Publications
Publications
- December 2017 (Revised November 2018)
- HBS Case Collection
Tesla: Merging with SolarCity
By: Stuart C. Gilson and Sarah L. Abbott
Abstract
In 2016, electric car manufacturer Tesla announced that it was making an offer to acquire solar panel manufacturer SolarCity in an all-stock offer worth $2.6 billion in Tesla stock. Tesla’s co-founder and CEO, Elon Musk, believed that the merger would generate significant cost and revenue synergies, based on his vision of the future of transportation, energy storage, and a “green” economy.
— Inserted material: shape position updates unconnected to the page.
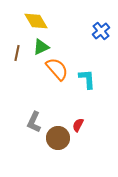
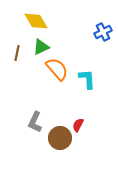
blue cross: moved 2 px right, 1 px down; rotated 12 degrees clockwise
gray L-shape: moved 1 px right
brown circle: moved 2 px right
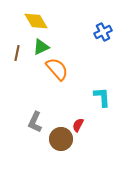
cyan L-shape: moved 15 px right, 18 px down
brown circle: moved 1 px right, 1 px down
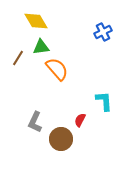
green triangle: rotated 18 degrees clockwise
brown line: moved 1 px right, 5 px down; rotated 21 degrees clockwise
cyan L-shape: moved 2 px right, 4 px down
red semicircle: moved 2 px right, 5 px up
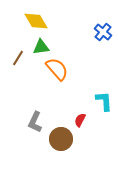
blue cross: rotated 24 degrees counterclockwise
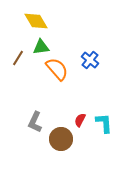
blue cross: moved 13 px left, 28 px down
cyan L-shape: moved 22 px down
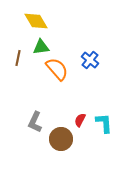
brown line: rotated 21 degrees counterclockwise
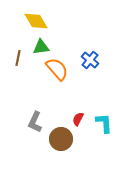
red semicircle: moved 2 px left, 1 px up
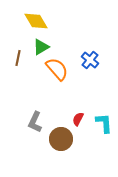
green triangle: rotated 24 degrees counterclockwise
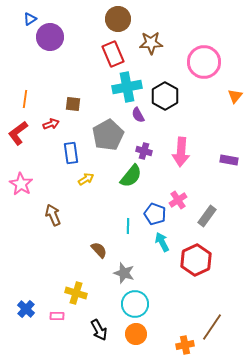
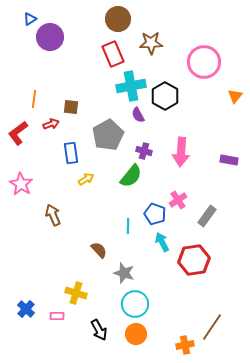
cyan cross: moved 4 px right, 1 px up
orange line: moved 9 px right
brown square: moved 2 px left, 3 px down
red hexagon: moved 2 px left; rotated 16 degrees clockwise
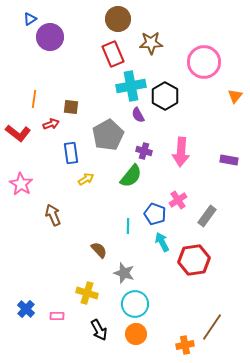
red L-shape: rotated 105 degrees counterclockwise
yellow cross: moved 11 px right
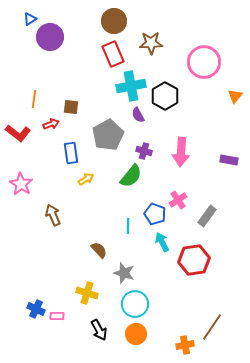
brown circle: moved 4 px left, 2 px down
blue cross: moved 10 px right; rotated 18 degrees counterclockwise
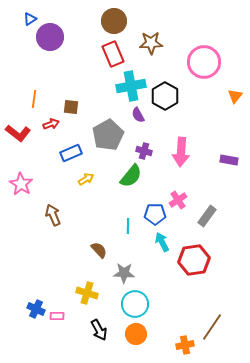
blue rectangle: rotated 75 degrees clockwise
blue pentagon: rotated 20 degrees counterclockwise
gray star: rotated 15 degrees counterclockwise
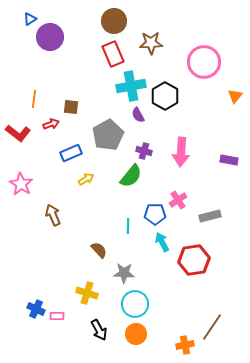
gray rectangle: moved 3 px right; rotated 40 degrees clockwise
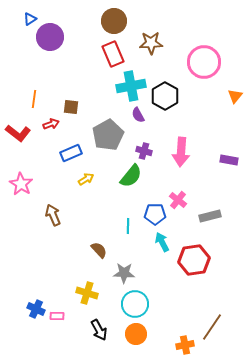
pink cross: rotated 18 degrees counterclockwise
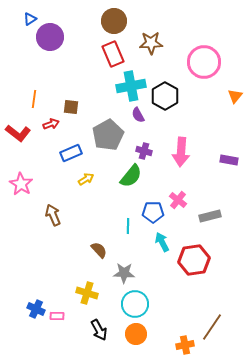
blue pentagon: moved 2 px left, 2 px up
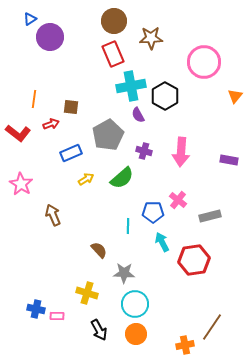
brown star: moved 5 px up
green semicircle: moved 9 px left, 2 px down; rotated 10 degrees clockwise
blue cross: rotated 12 degrees counterclockwise
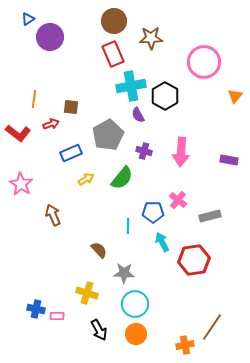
blue triangle: moved 2 px left
green semicircle: rotated 10 degrees counterclockwise
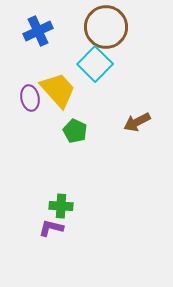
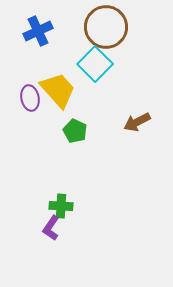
purple L-shape: rotated 70 degrees counterclockwise
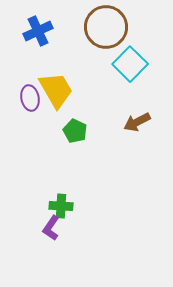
cyan square: moved 35 px right
yellow trapezoid: moved 2 px left; rotated 12 degrees clockwise
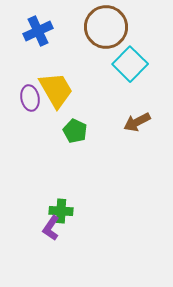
green cross: moved 5 px down
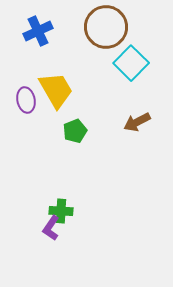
cyan square: moved 1 px right, 1 px up
purple ellipse: moved 4 px left, 2 px down
green pentagon: rotated 25 degrees clockwise
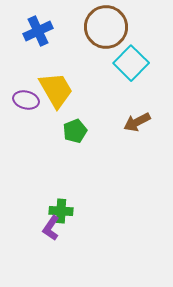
purple ellipse: rotated 65 degrees counterclockwise
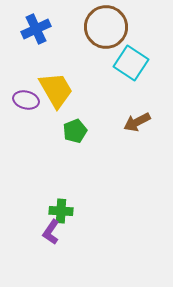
blue cross: moved 2 px left, 2 px up
cyan square: rotated 12 degrees counterclockwise
purple L-shape: moved 4 px down
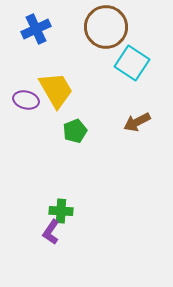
cyan square: moved 1 px right
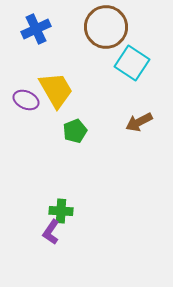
purple ellipse: rotated 10 degrees clockwise
brown arrow: moved 2 px right
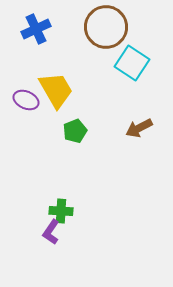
brown arrow: moved 6 px down
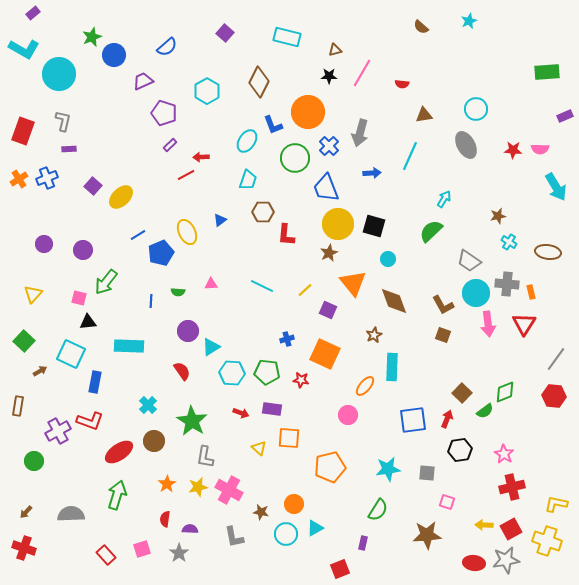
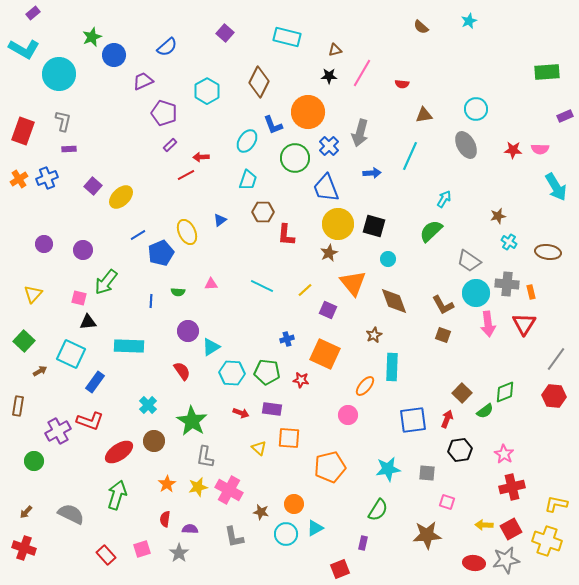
blue rectangle at (95, 382): rotated 25 degrees clockwise
gray semicircle at (71, 514): rotated 28 degrees clockwise
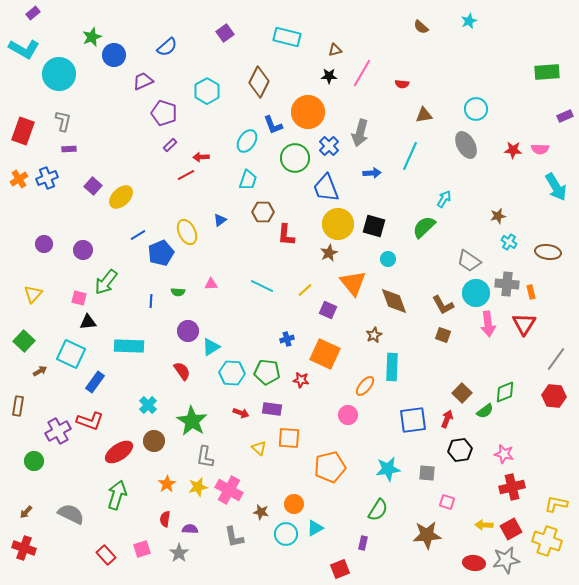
purple square at (225, 33): rotated 12 degrees clockwise
green semicircle at (431, 231): moved 7 px left, 4 px up
pink star at (504, 454): rotated 18 degrees counterclockwise
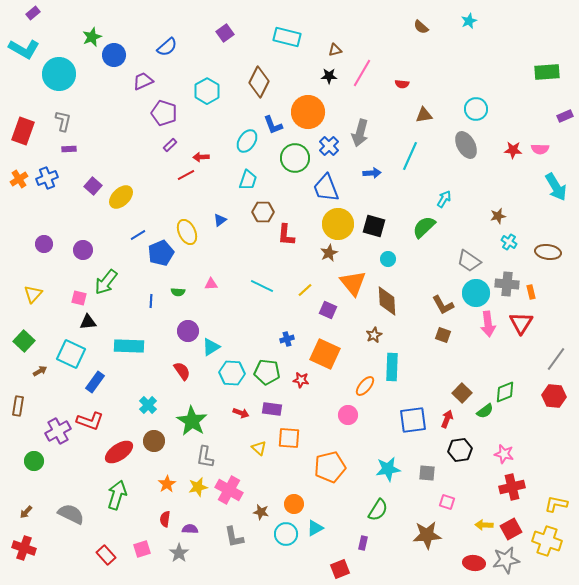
brown diamond at (394, 301): moved 7 px left; rotated 16 degrees clockwise
red triangle at (524, 324): moved 3 px left, 1 px up
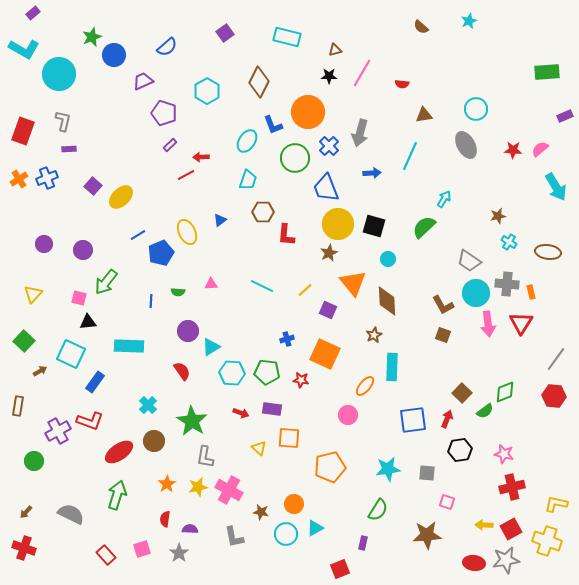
pink semicircle at (540, 149): rotated 138 degrees clockwise
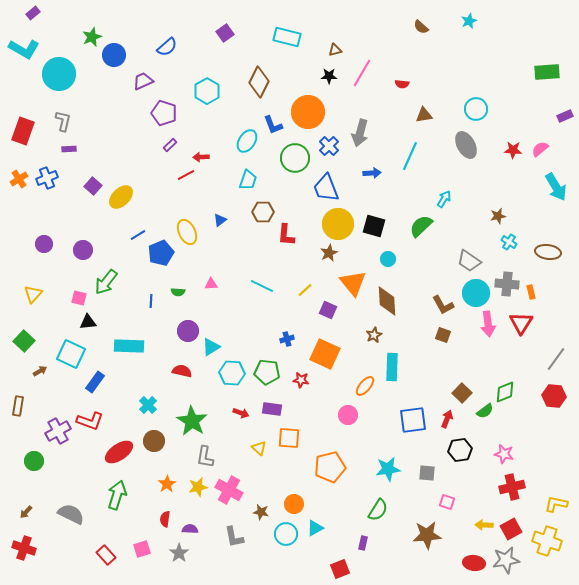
green semicircle at (424, 227): moved 3 px left, 1 px up
red semicircle at (182, 371): rotated 42 degrees counterclockwise
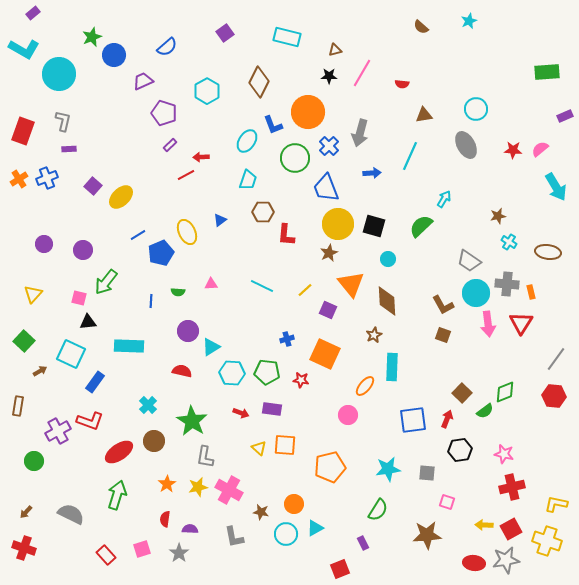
orange triangle at (353, 283): moved 2 px left, 1 px down
orange square at (289, 438): moved 4 px left, 7 px down
purple rectangle at (363, 543): rotated 40 degrees counterclockwise
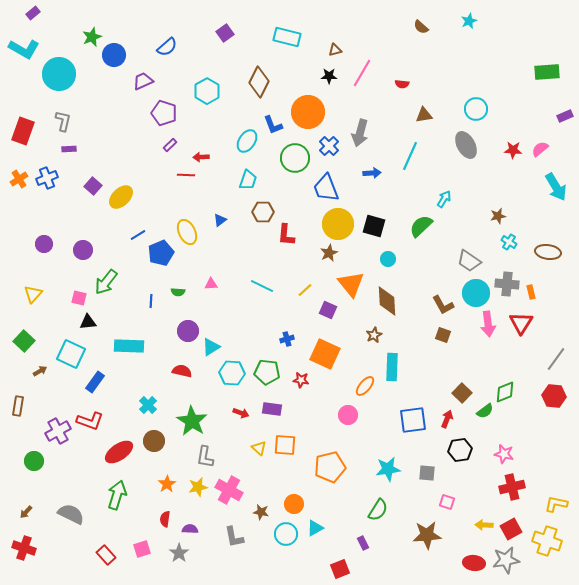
red line at (186, 175): rotated 30 degrees clockwise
However, most Wall Street analysts were highly skeptical of the deal, voicing concerns that the merger would burden Tesla with excessive debt and that Musk was using the deal to advance his personal interests (at the expense of public shareholders) and bail out Tesla. Concerns were raised over possible conflicts of interest, given that Musk owned over 20% of the stock, and sat on the board of directors of both companies. The viability of the merger was also questioned given that neither Tesla nor SolarCity had ever been profitable.
Keywords
M&A; M&A Valuation; Investing; Equities; Equity; Valuation; Mergers and Acquisitions; Auto Industry; Energy Industry; United States
Citation
Gilson, Stuart C., and Sarah L. Abbott. "Tesla: Merging with SolarCity." Harvard Business School Case 218-038, December 2017. (Revised November 2018.)